1. Smoke at a higher chamber temp.  Smoking poultry at 300F, 325F, 350F or higher will give you a moist bird and crispy skin.  If you are going to put butter or oil on the skin make sure you have a good burn going (TBS - thin blue smoke) before you add the bird or it will come out kind of black (the voice of experience talking).  I just put rub only on my skin to get that great color. 

2.  Smoke at a lower temp like you did then finish in the oven at 425F to crisp the skin.  I've not done it but I understand it works.

Above are two turkeys I smoked in the WSM last TG.  The first one had nothing on the skin but rub.  The second had butter and herbs applied on the skin but I loaded it a little too soon.  The skin was delicious on both but not very pretty on the herb butter coated skin.


----------



## dirtsailor2003 (Nov 8, 2015)

As mentioned above higher temp smoke or finish in the oven. 

Another option, which is my wife's favorite I to remove the skin all together and smoke the bird naked. 
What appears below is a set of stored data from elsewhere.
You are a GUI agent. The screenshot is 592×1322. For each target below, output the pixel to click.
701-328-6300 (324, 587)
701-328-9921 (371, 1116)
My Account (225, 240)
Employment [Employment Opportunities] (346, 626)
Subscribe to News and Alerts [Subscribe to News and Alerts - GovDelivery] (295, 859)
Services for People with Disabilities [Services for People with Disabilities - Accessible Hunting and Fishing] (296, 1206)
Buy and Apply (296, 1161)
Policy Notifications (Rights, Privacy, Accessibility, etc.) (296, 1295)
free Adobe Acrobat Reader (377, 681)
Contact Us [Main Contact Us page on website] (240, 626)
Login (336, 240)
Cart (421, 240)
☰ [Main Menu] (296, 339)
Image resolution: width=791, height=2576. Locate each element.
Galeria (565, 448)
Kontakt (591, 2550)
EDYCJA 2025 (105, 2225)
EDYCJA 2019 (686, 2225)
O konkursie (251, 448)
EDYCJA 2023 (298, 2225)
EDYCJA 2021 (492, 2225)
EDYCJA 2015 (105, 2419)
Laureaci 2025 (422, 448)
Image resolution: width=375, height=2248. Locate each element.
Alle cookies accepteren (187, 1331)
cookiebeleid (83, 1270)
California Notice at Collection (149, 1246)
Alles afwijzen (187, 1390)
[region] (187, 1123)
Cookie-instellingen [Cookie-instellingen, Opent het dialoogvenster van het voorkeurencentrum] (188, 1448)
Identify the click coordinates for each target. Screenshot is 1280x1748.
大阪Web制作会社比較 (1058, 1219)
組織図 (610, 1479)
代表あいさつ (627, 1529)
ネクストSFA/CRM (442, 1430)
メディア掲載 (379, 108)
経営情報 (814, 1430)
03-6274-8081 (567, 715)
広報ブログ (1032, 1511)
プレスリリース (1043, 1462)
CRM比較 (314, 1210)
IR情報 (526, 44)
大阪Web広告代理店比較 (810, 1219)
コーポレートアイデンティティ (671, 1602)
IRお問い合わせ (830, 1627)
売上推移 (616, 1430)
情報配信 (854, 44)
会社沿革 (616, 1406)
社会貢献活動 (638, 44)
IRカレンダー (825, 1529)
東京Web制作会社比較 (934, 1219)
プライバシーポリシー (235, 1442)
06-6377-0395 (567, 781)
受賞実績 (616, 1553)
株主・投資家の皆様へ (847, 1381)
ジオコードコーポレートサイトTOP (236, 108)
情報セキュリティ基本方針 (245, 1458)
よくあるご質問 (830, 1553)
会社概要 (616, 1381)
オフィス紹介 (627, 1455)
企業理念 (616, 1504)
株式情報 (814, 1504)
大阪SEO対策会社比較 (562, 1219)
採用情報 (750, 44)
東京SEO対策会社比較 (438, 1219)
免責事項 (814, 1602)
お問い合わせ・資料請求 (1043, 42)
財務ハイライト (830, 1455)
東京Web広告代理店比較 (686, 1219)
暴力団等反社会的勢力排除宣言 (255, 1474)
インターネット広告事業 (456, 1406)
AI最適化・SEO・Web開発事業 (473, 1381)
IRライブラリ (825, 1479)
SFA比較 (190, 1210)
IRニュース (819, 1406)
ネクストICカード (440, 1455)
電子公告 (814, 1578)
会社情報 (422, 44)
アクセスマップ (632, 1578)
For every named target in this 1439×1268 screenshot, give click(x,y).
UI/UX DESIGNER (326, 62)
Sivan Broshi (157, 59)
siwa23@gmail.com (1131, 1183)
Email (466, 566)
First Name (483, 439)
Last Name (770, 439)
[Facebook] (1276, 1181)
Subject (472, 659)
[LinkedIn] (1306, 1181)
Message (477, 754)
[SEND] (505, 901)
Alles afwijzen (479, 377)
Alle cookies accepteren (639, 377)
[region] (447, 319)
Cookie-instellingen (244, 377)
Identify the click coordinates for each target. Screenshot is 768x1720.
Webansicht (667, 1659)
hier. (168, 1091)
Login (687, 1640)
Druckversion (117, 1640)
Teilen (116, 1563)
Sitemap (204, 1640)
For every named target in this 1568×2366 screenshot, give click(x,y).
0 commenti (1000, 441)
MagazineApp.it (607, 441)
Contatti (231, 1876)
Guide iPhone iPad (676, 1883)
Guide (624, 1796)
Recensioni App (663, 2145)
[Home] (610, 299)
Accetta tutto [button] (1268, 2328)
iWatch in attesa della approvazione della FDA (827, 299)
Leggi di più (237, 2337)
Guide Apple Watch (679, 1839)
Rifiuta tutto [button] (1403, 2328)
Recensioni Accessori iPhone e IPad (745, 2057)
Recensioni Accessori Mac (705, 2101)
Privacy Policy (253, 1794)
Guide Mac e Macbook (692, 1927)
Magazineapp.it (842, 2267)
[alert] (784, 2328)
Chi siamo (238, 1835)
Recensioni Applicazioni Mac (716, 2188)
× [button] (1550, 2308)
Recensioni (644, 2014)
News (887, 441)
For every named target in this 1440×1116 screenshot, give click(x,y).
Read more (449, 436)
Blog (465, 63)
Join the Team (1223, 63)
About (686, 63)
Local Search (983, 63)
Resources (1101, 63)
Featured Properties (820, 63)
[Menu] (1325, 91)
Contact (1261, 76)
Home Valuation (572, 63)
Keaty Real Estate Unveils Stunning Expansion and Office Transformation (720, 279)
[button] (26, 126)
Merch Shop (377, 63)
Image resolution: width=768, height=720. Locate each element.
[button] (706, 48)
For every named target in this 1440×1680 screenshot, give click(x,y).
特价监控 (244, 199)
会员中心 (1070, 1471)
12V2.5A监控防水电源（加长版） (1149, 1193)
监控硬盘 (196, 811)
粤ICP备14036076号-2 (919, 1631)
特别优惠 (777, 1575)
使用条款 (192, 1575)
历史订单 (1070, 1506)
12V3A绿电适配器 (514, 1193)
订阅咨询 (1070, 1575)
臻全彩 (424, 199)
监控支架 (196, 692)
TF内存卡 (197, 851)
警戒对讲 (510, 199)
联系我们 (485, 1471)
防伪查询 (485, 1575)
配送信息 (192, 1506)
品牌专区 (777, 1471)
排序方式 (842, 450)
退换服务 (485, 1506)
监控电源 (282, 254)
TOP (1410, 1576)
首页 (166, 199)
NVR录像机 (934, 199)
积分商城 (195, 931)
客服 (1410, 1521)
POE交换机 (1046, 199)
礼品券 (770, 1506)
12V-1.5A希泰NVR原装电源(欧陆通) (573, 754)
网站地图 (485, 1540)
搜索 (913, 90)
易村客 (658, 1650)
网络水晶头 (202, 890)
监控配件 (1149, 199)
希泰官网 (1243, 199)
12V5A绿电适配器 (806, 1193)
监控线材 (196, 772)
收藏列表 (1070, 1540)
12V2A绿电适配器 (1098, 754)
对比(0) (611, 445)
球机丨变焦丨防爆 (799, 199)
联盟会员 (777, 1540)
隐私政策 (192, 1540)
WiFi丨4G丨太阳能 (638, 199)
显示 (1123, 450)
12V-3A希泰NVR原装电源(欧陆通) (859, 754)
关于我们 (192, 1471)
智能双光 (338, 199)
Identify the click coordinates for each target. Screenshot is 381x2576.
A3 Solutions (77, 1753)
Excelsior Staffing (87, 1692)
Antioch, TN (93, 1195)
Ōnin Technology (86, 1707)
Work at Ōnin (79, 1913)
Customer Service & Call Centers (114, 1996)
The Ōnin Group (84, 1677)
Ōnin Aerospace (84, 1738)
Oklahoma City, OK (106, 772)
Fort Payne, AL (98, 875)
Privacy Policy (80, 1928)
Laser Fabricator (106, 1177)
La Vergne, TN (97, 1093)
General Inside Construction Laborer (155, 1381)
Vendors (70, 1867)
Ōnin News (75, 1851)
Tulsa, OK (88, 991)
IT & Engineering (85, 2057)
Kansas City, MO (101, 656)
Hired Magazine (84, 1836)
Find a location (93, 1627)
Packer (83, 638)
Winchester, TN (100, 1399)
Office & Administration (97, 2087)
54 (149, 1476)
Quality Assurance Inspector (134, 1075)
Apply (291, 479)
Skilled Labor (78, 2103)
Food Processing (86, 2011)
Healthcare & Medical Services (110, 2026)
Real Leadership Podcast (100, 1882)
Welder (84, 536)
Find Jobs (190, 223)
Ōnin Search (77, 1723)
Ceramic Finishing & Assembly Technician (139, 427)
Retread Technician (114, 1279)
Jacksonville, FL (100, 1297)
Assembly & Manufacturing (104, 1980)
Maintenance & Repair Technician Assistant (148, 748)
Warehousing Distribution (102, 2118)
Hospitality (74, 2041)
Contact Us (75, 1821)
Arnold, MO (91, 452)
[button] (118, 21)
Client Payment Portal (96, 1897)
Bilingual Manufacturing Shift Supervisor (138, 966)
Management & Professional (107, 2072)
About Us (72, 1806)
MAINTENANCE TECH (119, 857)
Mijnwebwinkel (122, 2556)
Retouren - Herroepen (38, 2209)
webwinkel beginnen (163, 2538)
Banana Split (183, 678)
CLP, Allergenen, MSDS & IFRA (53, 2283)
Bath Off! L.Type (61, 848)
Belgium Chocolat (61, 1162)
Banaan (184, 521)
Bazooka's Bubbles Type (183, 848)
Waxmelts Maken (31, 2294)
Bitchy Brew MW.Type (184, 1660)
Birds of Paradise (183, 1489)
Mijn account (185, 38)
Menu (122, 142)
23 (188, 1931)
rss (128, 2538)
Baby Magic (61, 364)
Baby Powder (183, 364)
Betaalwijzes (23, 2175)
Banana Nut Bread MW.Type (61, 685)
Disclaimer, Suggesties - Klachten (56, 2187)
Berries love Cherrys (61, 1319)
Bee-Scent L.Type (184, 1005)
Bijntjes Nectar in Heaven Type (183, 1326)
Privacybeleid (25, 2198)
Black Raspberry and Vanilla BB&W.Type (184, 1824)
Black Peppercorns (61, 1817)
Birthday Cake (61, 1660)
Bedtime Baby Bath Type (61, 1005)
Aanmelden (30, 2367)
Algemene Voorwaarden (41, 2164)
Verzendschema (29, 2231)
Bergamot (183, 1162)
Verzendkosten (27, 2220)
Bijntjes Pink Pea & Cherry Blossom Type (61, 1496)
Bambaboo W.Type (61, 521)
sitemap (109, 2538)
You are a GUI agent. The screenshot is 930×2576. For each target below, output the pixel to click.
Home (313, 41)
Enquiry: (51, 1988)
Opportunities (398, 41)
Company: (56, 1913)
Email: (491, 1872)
Save the skin for making schmaltz.


----------



## peterwells (Nov 8, 2015)

Thanks - helpful - did you put any butter under the skin


----------



## peterwells (Nov 8, 2015)

thanks very helpful - cic you put any butter under the skin


----------



## chef jimmyj (Nov 8, 2015)

These guys have you covered. Only thing to add is, if you are finishing in a 425°F Oven, pull the bird from the smoker when the breast IT is 145-150° and let the Oven finish the cook to an IT of 165...JJ


----------



## fished (Nov 12, 2015)

Good information.  Is that 165 temp taken at the thigh or breast?

Thanks


----------



## chef jimmyj (Nov 12, 2015)

Fished said:


> Good information.  Is that 165 temp taken at the thigh or breast?
> 
> Thanks


Breast...If you don't Truss the Turkey or Spatchcock the Thighs should end up around 175° as the Breast hits 165. You want the Thighs cooked thoroughly and to the bone, so if the Breast goes over a few degrees. don't sweat it...JJ


----------



## novasbc (Nov 14, 2015)

I was coming to this board today to ask the OPs question.

The same thing happens when I smoke chicken.  On the chickens, I take them off, turn my barbecue pit up to it's max, and it crisps up the skin real nice.

I was wondering if this would translate to a bigger turkey.

The next time I do a turkey, I'm going to separate the breast when it's done, so that would make it easier to get the temperatures right.


----------